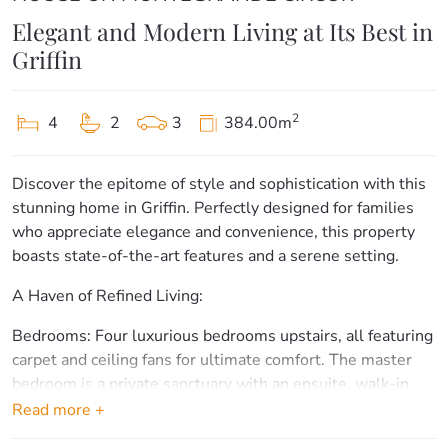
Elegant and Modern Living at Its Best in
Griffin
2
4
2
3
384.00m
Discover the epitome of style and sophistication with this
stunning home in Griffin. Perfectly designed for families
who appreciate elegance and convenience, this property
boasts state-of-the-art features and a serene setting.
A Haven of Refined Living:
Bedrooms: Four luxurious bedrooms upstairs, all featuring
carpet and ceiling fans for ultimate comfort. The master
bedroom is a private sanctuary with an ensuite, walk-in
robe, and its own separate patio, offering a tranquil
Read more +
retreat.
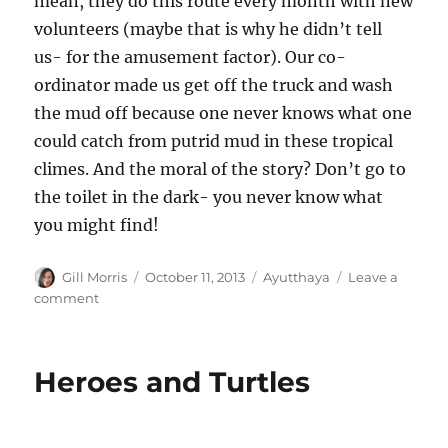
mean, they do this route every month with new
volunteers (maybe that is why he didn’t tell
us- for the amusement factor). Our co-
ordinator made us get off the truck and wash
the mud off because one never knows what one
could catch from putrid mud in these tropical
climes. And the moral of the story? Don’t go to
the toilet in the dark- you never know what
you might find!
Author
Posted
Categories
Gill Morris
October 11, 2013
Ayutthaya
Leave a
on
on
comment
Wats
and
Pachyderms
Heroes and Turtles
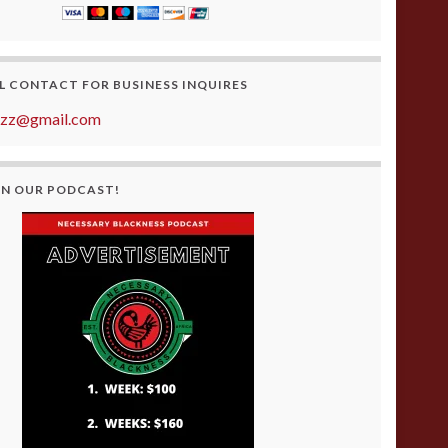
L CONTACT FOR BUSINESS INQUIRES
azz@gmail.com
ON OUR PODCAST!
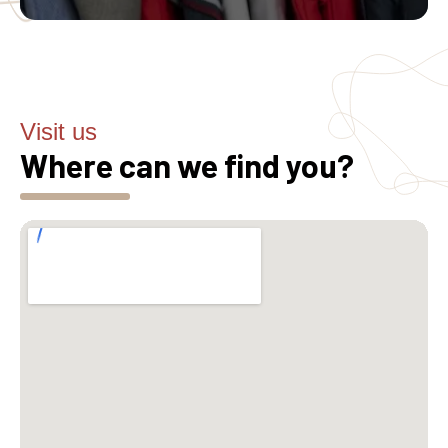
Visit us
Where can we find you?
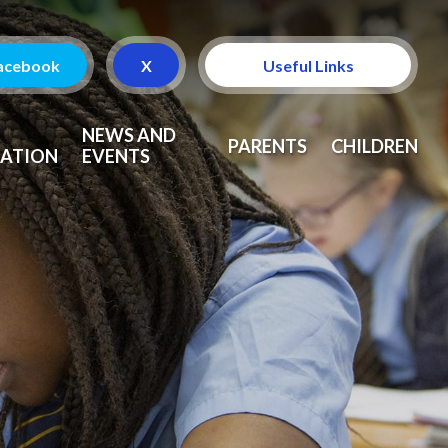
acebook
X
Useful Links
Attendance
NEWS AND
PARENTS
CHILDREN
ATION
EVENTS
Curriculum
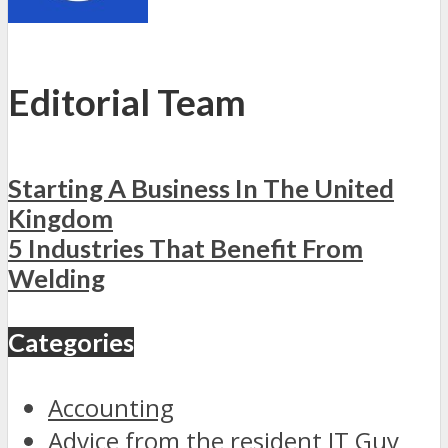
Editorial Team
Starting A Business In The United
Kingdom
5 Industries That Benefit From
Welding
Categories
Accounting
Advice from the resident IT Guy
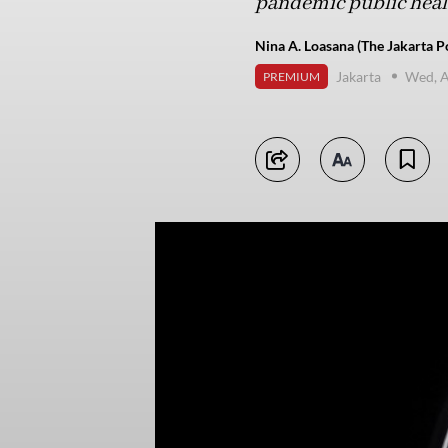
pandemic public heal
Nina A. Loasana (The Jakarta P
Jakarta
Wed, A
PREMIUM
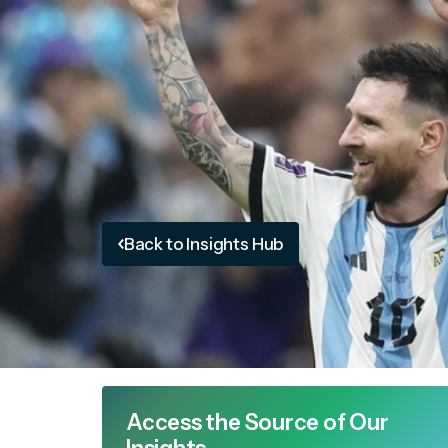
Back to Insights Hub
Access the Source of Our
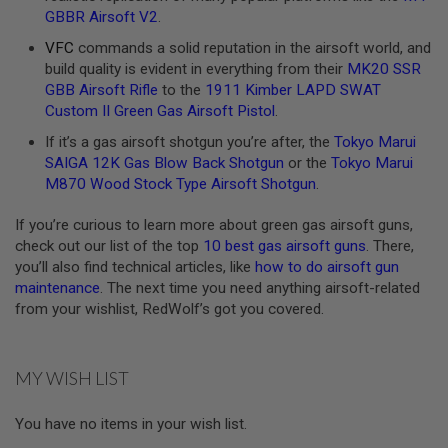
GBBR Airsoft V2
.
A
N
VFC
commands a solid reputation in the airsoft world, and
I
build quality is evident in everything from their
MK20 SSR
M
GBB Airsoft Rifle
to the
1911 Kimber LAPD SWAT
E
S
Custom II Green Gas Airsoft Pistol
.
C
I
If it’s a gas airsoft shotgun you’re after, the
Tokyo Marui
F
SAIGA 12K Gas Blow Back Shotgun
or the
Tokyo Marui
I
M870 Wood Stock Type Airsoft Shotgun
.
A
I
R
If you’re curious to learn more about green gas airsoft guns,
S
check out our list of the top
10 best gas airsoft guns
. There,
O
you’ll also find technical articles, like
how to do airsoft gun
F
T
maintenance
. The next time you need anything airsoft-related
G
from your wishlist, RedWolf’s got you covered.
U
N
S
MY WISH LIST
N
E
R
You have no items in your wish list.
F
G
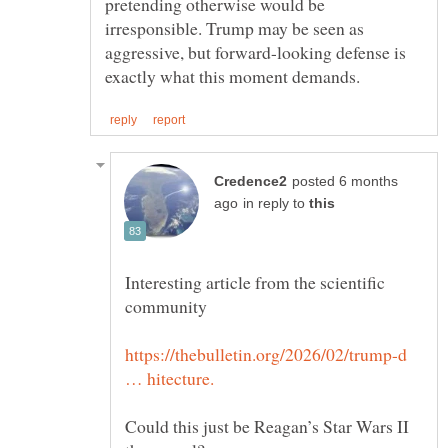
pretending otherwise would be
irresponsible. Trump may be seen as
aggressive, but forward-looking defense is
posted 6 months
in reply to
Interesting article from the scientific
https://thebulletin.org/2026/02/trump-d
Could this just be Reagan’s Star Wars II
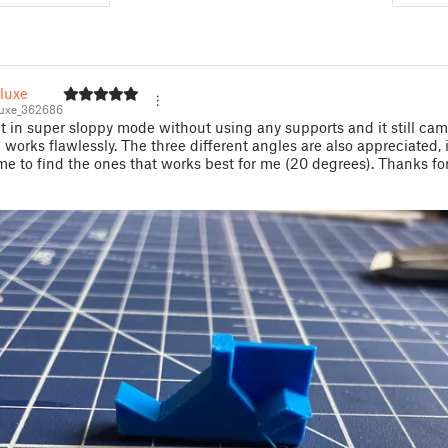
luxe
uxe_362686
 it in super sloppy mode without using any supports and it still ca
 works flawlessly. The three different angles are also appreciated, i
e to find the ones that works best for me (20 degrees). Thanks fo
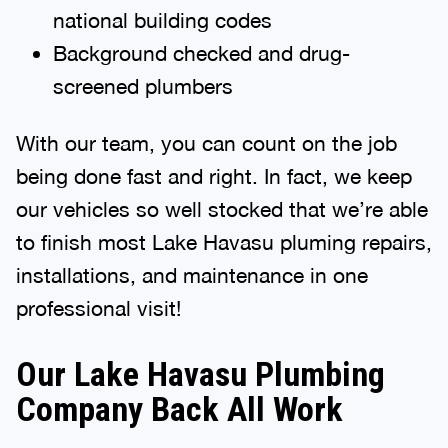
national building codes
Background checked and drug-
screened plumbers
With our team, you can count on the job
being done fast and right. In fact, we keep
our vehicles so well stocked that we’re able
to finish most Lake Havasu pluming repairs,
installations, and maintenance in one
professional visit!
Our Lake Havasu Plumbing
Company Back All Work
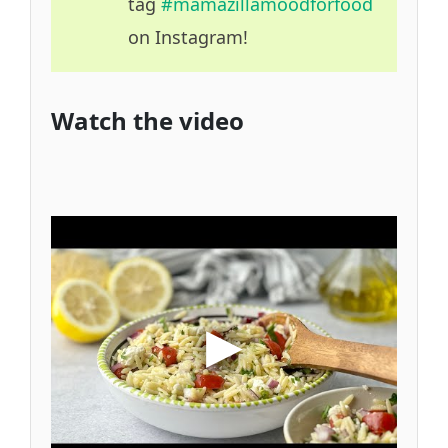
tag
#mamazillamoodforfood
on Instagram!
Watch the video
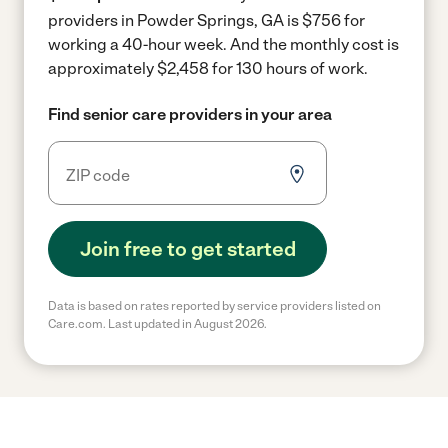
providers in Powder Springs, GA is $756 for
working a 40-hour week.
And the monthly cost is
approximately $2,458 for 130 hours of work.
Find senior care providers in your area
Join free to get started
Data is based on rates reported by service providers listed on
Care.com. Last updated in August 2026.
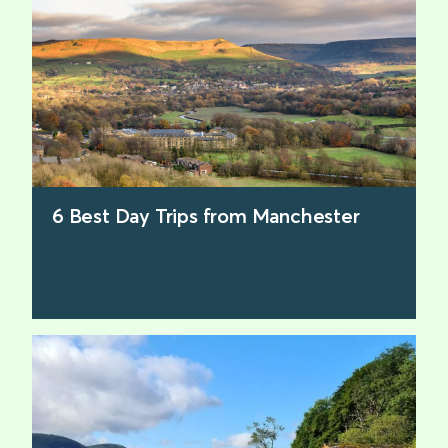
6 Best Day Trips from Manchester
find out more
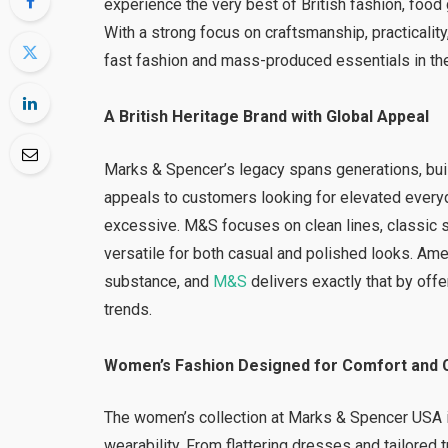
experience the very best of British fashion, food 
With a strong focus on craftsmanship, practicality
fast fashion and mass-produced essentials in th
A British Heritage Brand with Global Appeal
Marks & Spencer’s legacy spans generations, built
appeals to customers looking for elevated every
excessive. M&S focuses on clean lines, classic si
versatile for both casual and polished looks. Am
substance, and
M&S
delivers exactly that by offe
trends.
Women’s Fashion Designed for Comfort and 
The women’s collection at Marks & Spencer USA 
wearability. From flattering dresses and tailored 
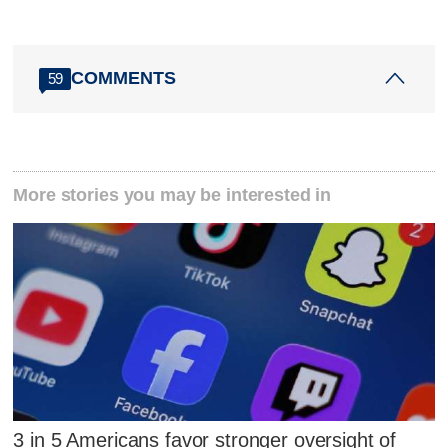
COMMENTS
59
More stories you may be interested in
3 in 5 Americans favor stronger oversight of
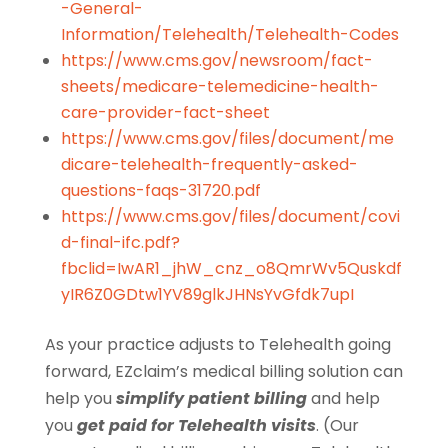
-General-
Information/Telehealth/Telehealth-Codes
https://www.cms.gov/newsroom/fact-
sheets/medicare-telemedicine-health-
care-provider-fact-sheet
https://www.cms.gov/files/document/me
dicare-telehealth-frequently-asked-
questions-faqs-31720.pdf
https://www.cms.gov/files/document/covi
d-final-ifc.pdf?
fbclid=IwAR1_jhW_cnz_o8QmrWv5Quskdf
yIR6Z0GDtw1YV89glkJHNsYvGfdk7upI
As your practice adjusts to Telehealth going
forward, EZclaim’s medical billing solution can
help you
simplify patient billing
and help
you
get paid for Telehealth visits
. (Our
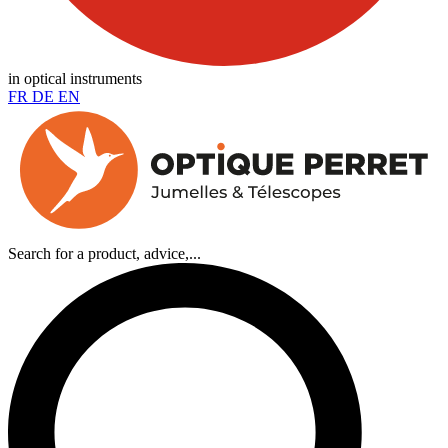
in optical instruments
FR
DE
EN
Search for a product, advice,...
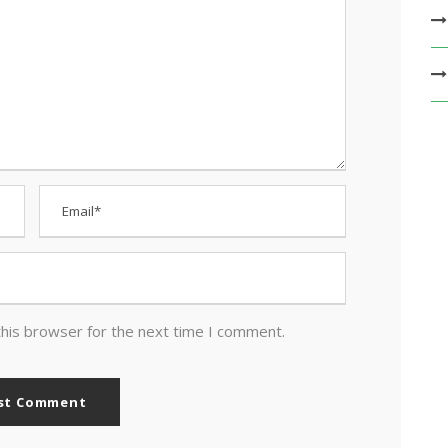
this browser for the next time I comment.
#####
• [To do]: Copy every record exactly, but skip the pictures.

• [Exercise answer]:
Elegant and Modern Living at Its Best in
Griffin
2
4
2
3
384.00m
Discover the epitome of style and sophistication with this
stunning home in Griffin. Perfectly designed for families
who appreciate elegance and convenience, this property
boasts state-of-the-art features and a serene setting.
A Haven of Refined Living:
Bedrooms: Four luxurious bedrooms upstairs, all featuring
carpet and ceiling fans for ultimate comfort. The master
bedroom is a private sanctuary with an ensuite, walk-in
robe, and its own separate patio, offering a tranquil
Read more +
retreat.
mean, they do this route every month with new
volunteers (maybe that is why he didn’t tell
us- for the amusement factor). Our co-
ordinator made us get off the truck and wash
the mud off because one never knows what one
could catch from putrid mud in these tropical
climes. And the moral of the story? Don’t go to
the toilet in the dark- you never know what
you might find!
Author
Posted
Categories
Gill Morris
October 11, 2013
Ayutthaya
Leave a
on
on
comment
Wats
and
Pachyderms
Heroes and Turtles
L CONTACT FOR BUSINESS INQUIRES
azz@gmail.com
ON OUR PODCAST!
Visit us
Where can we find you?
acebook
X
Useful Links
Attendance
NEWS AND
PARENTS
CHILDREN
ATION
EVENTS
Curriculum
Editorial Team
Starting A Business In The United
Kingdom
5 Industries That Benefit From
Welding
Categories
Accounting
Advice from the resident IT Guy
pandemic public heal
Nina A. Loasana (The Jakarta P
Jakarta
Wed, A
PREMIUM
Back to Insights Hub
Access the Source of Our
GBBR Airsoft V2
.
A
N
VFC
commands a solid reputation in the airsoft world, and
I
build quality is evident in everything from their
MK20 SSR
M
GBB Airsoft Rifle
to the
1911 Kimber LAPD SWAT
E
S
Custom II Green Gas Airsoft Pistol
.
C
I
If it’s a gas airsoft shotgun you’re after, the
Tokyo Marui
F
SAIGA 12K Gas Blow Back Shotgun
or the
Tokyo Marui
I
M870 Wood Stock Type Airsoft Shotgun
.
A
I
R
If you’re curious to learn more about green gas airsoft guns,
S
check out our list of the top
10 best gas airsoft guns
. There,
O
you’ll also find technical articles, like
how to do airsoft gun
F
T
maintenance
. The next time you need anything airsoft-related
G
from your wishlist, RedWolf’s got you covered.
U
N
S
MY WISH LIST
N
E
R
You have no items in your wish list.
F
G
pretending otherwise would be
irresponsible. Trump may be seen as
aggressive, but forward-looking defense is
posted 6 months
in reply to
Interesting article from the scientific
https://thebulletin.org/2026/02/trump-d
Could this just be Reagan’s Star Wars II
luxe
uxe_362686
 it in super sloppy mode without using any supports and it still ca
 works flawlessly. The three different angles are also appreciated, i
e to find the ones that works best for me (20 degrees). Thanks fo
national building codes
Background checked and drug-
screened plumbers
With our team, you can count on the job
being done fast and right. In fact, we keep
our vehicles so well stocked that we’re able
to finish most Lake Havasu pluming repairs,
installations, and maintenance in one
professional visit!
Our Lake Havasu Plumbing
Company Back All Work
tag
#mamazillamoodforfood
on Instagram!
Watch the video
providers in Powder Springs, GA is $756 for
working a 40-hour week.
And the monthly cost is
approximately $2,458 for 130 hours of work.
Find senior care providers in your area
Join free to get started
Data is based on rates reported by service providers listed on
Care.com. Last updated in August 2026.
6 Best Day Trips from Manchester
find out more
experience the very best of British fashion, food 
With a strong focus on craftsmanship, practicality
fast fashion and mass-produced essentials in th
A British Heritage Brand with Global Appeal
Marks & Spencer’s legacy spans generations, built
appeals to customers looking for elevated every
excessive. M&S focuses on clean lines, classic si
versatile for both casual and polished looks. Am
substance, and
M&S
delivers exactly that by offe
trends.
Women’s Fashion Designed for Comfort and 
The women’s collection at Marks & Spencer USA 
wearability. From flattering dresses and tailored 
COMMENTS
59
More stories you may be interested in
3 in 5 Americans favor stronger oversight of
-General-
Information/Telehealth/Telehealth-Codes
https://www.cms.gov/newsroom/fact-
sheets/medicare-telemedicine-health-
care-provider-fact-sheet
https://www.cms.gov/files/document/me
dicare-telehealth-frequently-asked-
questions-faqs-31720.pdf
https://www.cms.gov/files/document/covi
d-final-ifc.pdf?
fbclid=IwAR1_jhW_cnz_o8QmrWv5Quskdf
yIR6Z0GDtw1YV89glkJHNsYvGfdk7upI
As your practice adjusts to Telehealth going
forward, EZclaim’s medical billing solution can
help you
simplify patient billing
and help
you
get paid for Telehealth visits
. (Our
in optical instruments
FR
DE
EN
Search for a product, advice,...
this browser for the next time I comment.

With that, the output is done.